2.3. Correlated and anticorrelated occurrence of genes across many genomes

The idea behind this method described by Pellegrini et al. (1999) is that functionally related genes evolve in a correlated fashion across genomes. This implies that these genes should coexist across a set of organisms displaying the function of interest. In this technique, each gene is represented by a “phyletic profile” (see Article 41, Phylogenetic profiling, Volume 7), which is a string of n characters, where n is the number of organisms considered. Each of these characters may be either + or – representing the presence or absence of the gene of interest in the corresponding organism. The genes are then clustered into groups on the basis of their phyletic profiles. Gene products that belong to a cluster are then predicted to be functionally linked (see Figure 2).

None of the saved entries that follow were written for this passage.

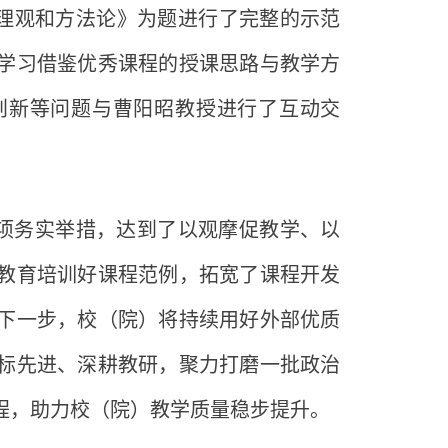
理观和方法论》为题进行了完整的示范
学习借鉴优秀课程的授课思路与教学方
创新等问题与曹阳昭教授进行了互动交
项务实举措，达到了以观摩促教学、以
教育培训好课程范例，拓宽了课程开发
下一步，校（院）将持续用好外部优质
标先进、深耕教研，聚力打磨一批政治
程，助力校（院）教学质量稳步提升。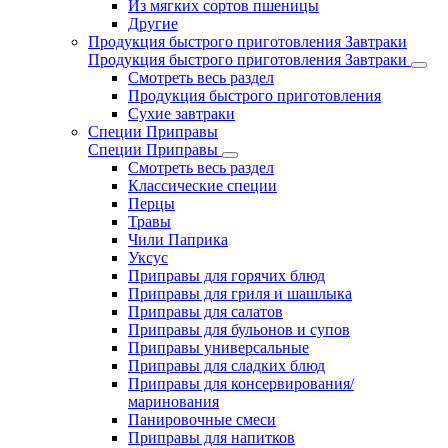
Из мягких сортов пшеницы
Другие
Продукция быстрого приготовления Завтраки
Продукция быстрого приготовления Завтраки
Смотреть весь раздел
Продукция быстрого приготовления
Сухие завтраки
Специи Приправы
Специи Приправы
Смотреть весь раздел
Классические специи
Перцы
Травы
Чили Паприка
Уксус
Приправы для горячих блюд
Приправы для гриля и шашлыка
Приправы для салатов
Приправы для бульонов и супов
Приправы универсальные
Приправы для сладких блюд
Приправы для консервирования/
маринования
Панировочные смеси
Приправы для напитков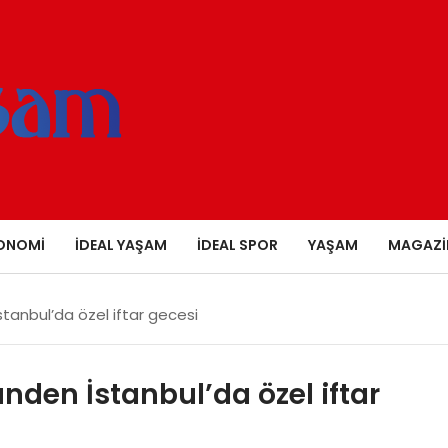
ONOMI
İDEAL YAŞAM
İDEAL SPOR
YAŞAM
MAGAZI
stanbul’da özel iftar gecesi
nden İstanbul’da özel iftar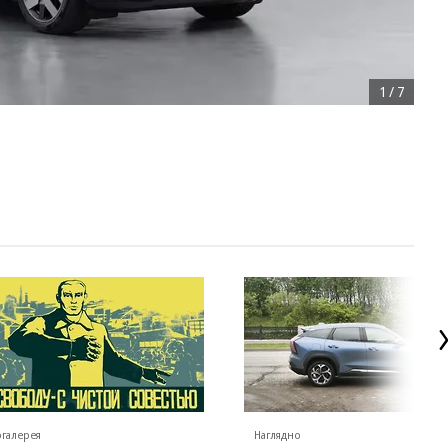
1
/
7
галерея
Наглядно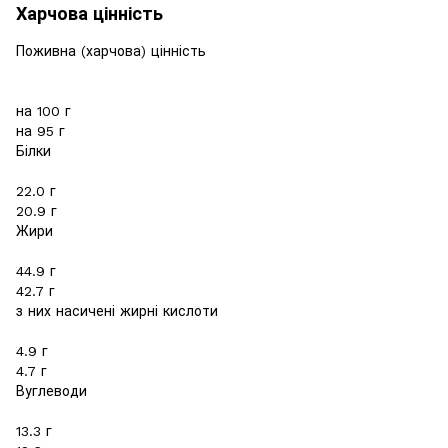
Харчова цінність
Поживна (харчова) цінність
на 100 г
на 95 г
Білки
22.0 г
20.9 г
Жири
44.9 г
42.7 г
з них насичені жирні кислоти
4.9 г
4.7 г
Вуглеводи
13.3 г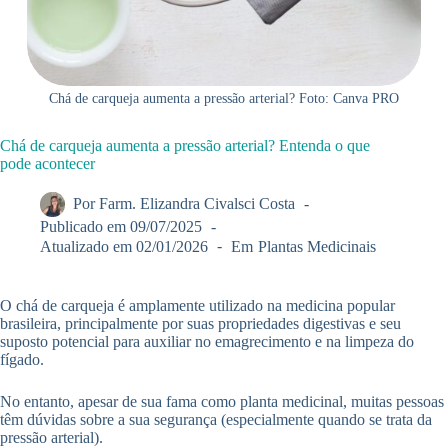
Chá de carqueja aumenta a pressão arterial? Foto: Canva PRO
Chá de carqueja aumenta a pressão arterial? Entenda o que
pode acontecer
Por
Farm. Elizandra Civalsci Costa
Publicado em
09/07/2025
Atualizado em
02/01/2026
Em
Plantas Medicinais
O chá de carqueja é amplamente utilizado na medicina popular
brasileira, principalmente por suas propriedades digestivas e seu
suposto potencial para auxiliar no emagrecimento e na limpeza do
fígado.
No entanto, apesar de sua fama como planta medicinal, muitas pessoas
têm dúvidas sobre a sua segurança (especialmente quando se trata da
pressão arterial).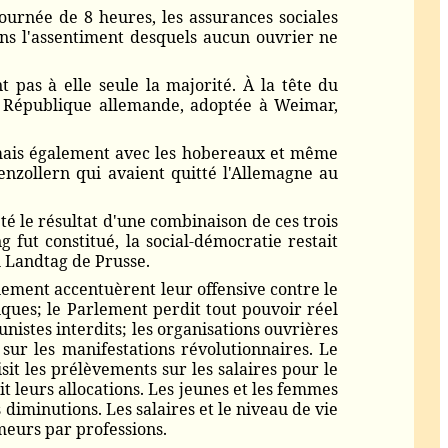
ournée de 8 heures, les assurances sociales
ans l'assentiment desquels aucun ouvrier ne
nt pas à elle seule la majorité. À la tête du
a République allemande, adoptée à Weimar,
, mais également avec les hobereaux et même
enzollern qui avaient quitté l'Allemagne au
é le résultat d'une combinaison de ces trois
 fut constitué, la social-démocratie restait
u Landtag de Prusse.
nement accentuèrent leur offensive contre le
tiques; le Parlement perdit tout pouvoir réel
istes interdits; les organisations ouvrières
t sur les manifestations révolutionnaires. Le
it les prélèvements sur les salaires pour le
leurs allocations. Les jeunes et les femmes
 diminutions. Les salaires et le niveau de vie
meurs par professions.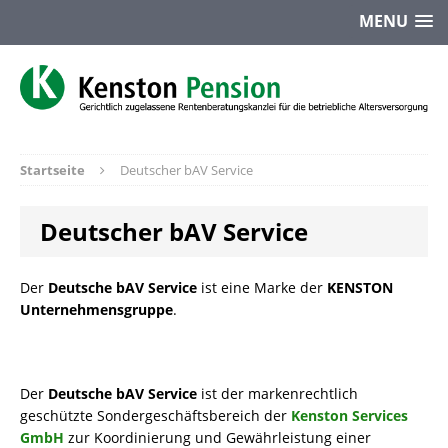
MENU
Startseite
Deutscher bAV Service
Deutscher bAV Service
Der
Deutsche bAV Service
ist eine Marke der
KENSTON
Unternehmensgruppe
.
Der
Deutsche bAV Service
ist der markenrechtlich
geschützte Sondergeschäftsbereich der
Kenston Services
GmbH
zur Koordinierung und Gewährleistung einer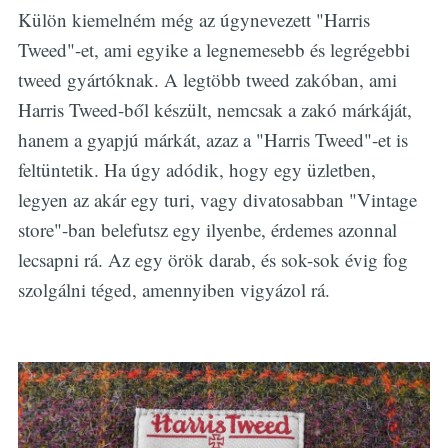
Külön kiemelném még az úgynevezett "Harris
Tweed"-et, ami egyike a legnemesebb és legrégebbi
tweed gyártóknak. A legtöbb tweed zakóban, ami
Harris Tweed-ből készült, nemcsak a zakó márkáját,
hanem a gyapjú márkát, azaz a "Harris Tweed"-et is
feltüntetik. Ha úgy adódik, hogy egy üzletben,
legyen az akár egy turi, vagy divatosabban "Vintage
store"-ban belefutsz egy ilyenbe, érdemes azonnal
lecsapni rá. Az egy örök darab, és sok-sok évig fog
szolgálni téged, amennyiben vigyázol rá.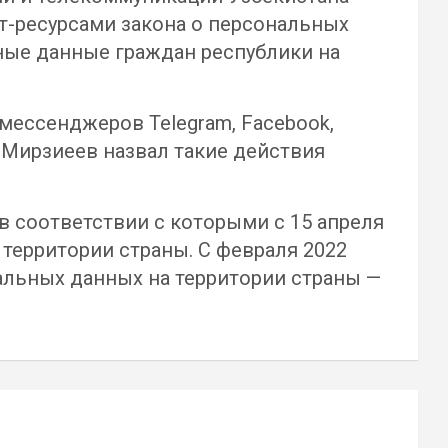
нет-ресурсами закона о персональных
ные данные граждан республики на
 мессенджеров Telegram, Facebook,
 Мирзиеев назвал такие действия
в соответствии с которыми с 15 апреля
территории страны. С февраля 2022
альных данных на территории страны —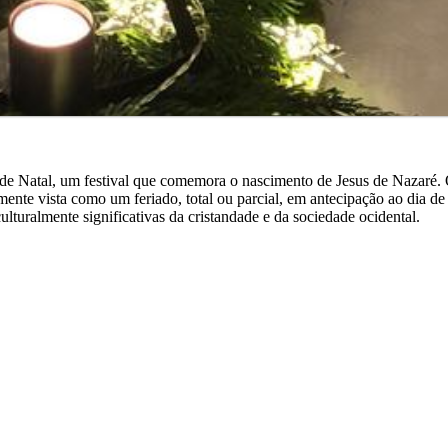
a de Natal, um festival que comemora o nascimento de Jesus de Nazaré.
ente vista como um feriado, total ou parcial, em antecipação ao dia de
lturalmente significativas da cristandade e da sociedade ocidental.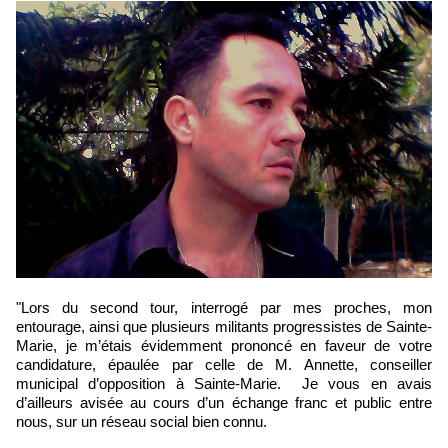
"Lors du second tour, interrogé par mes proches, mon
entourage, ainsi que plusieurs militants progressistes de Sainte-
Marie, je m’étais évidemment prononcé en faveur de votre
candidature, épaulée par celle de M. Annette, conseiller
municipal d’opposition à Sainte-Marie. Je vous en avais
d’ailleurs avisée au cours d’un échange franc et public entre
nous, sur un réseau social bien connu.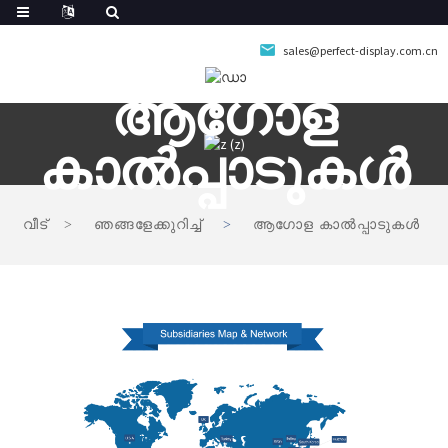
sales@perfect-display.com.cn
ആഗോള
കാൽപ്പാടുകൾ
വീട്
ഞങ്ങളേക്കുറിച്ച്
ആഗോള കാൽപ്പാടുകൾ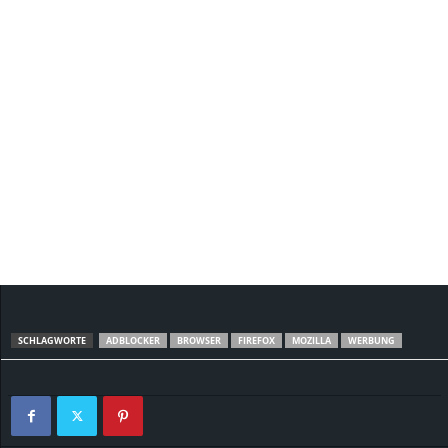
SCHLAGWORTE
ADBLOCKER
BROWSER
FIREFOX
MOZILLA
WERBUNG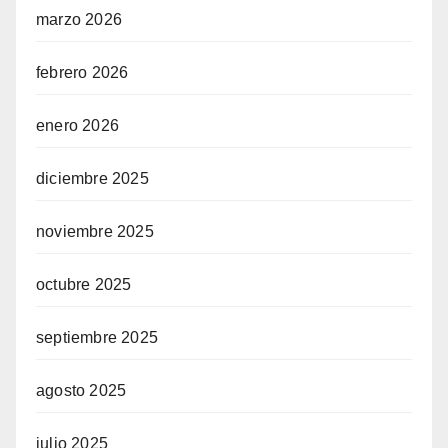
marzo 2026
febrero 2026
enero 2026
diciembre 2025
noviembre 2025
octubre 2025
septiembre 2025
agosto 2025
julio 2025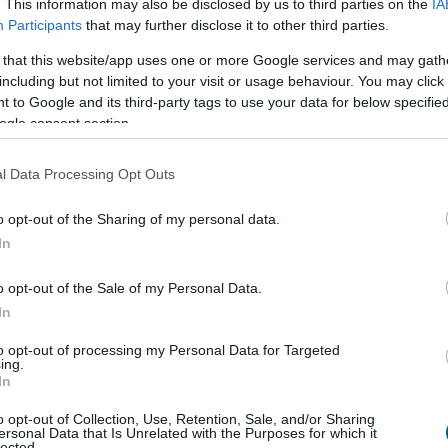
. This information may also be disclosed by us to third parties on the
IA
vagy akár nullás havi díjak és átutalási költségek is
Participants
that may further disclose it to other third parties.
őt jelentenek. A versenybe már itt beszálltak a
gáltatók.
 that this website/app uses one or more Google services and may gath
including but not limited to your visit or usage behaviour. You may click 
5:00
Megosztás:
TOVÁBB
 to Google and its third-party tags to use your data for below specifi
ogle consent section.
négy centimétert emelkedett
l Data Processing Opt Outs
nál az elmúlt 24 órában négy centimétert
o opt-out of the Sharing of my personal data.
 az emelkedő tendencia tovább folytatódott -
In
 kormany.hu oldalon a hőségriasztásról csütörtök
zzétett jelentésében.
o opt-out of the Sale of my Personal Data.
In
4:00
Megosztás:
TOVÁBB
to opt-out of processing my Personal Data for Targeted
ing.
In
o opt-out of Collection, Use, Retention, Sale, and/or Sharing
ersonal Data that Is Unrelated with the Purposes for which it
binson Tours
lected.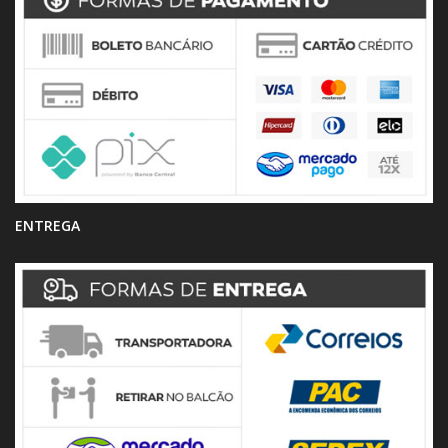
ENTREGA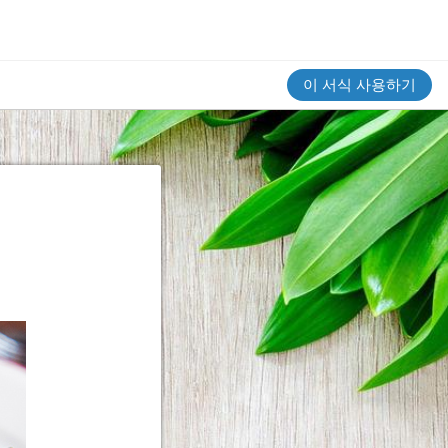
이 서식 사용하기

In their study, Pellegrini et al. (1999) characterized 4217 genes from E. coli using this method. The number of organisms used to create the phyletic profile was 16. As an example, proteins with functions associated with the ribosome are discussed (Pellegrini et al., 1999). The ribosomal protein RL7 has homologs in 10 of the 11 eubacterial genomes and in yeast, but not in archaea. More than 50% of E. coli genes with function associated with the ribosome share the phyletic profile with RL7. Several uncharacterized proteins were found to fall under this cluster, and the authors state that it is likely that these uncharacterized proteins have functions associated with the ribosome. These proteins whose function has been inferred by this method share no sequence similarity to the characterized protein such as RL7, and hence their role in the functioning of the ribosome could not have been inferred by homology-based methods. Another example of application of this method to inferring function is the subcellular localization of proteins. It is based on the idea that proteins that localize to a particular cellular compartment have a similar phyletic profile. This method, when applied to Saccharomyces cerevisiae identified 361 nucleus-encoded mitochondrial proteins with 50% accuracy and 58% coverage (Marcotte et al., 2000).

Figure 2 Inference of protein function using correlated or anticorrelated phyletic profiles of clusters of genes. “+” represents presence of the gene and “-” represents absence of the gene

Just like how similarity in phyletic profiles of genes can be used to infer the function of a protein, anticorrelation of phyletic profiles can also be used to identify instances of nonorthologous gene displacement, that is, instances in which nonhomologous proteins perform the same function in different organisms. The principle behind this method relies on identifying cases in which two genes have dissimilar phyletic profiles, that is, if the first gene is present in an organism, then the second gene is absent in the same organism. If this observation is consistent for a large number of organisms considered, then one can infer that the two proteins perform analogous function and evolution has selected for one of the two proteins, discarding the other (see Figure 2).

An example of how anticorrelated phylogenetic profiles have enabled us to understand a well-characterized metabolic pathway such as glycolysis involves the enzyme fructose-1,6-bisphosphate aldolase (FBA). This enzyme catalyzes the step where fructose-1,6-bisphosphate is cleaved to glycerol-3-phosphate and dihydroxy-acetone phosphate. While this enzyme is present in most bacteria and eukaryotes, it is absent in Chlamydiae and Archaea. However, a second enzyme DhnA in these organisms forms an almost-perfect complementary phyletic pattern against a set of reference genomes, indicating that this enzyme is the only FBA in Chlamydiae and Archaea (Galperin and Koonin, 2000). In another case, seven enzymes belonging to the 15-step thiamin biosynthesis pathway were found to have been displaced by analogous proteins. These predictions have been verified experimentally. Importantly, this led to the assignment of function for three proteins, till then uncharacterized. An example is the displacement of thiamin phosphate synthase, first described in E. coli, by genes orthologous to the hypothetical ORF MTH861 in M. thermoautotropicum (Morett et al., 2003).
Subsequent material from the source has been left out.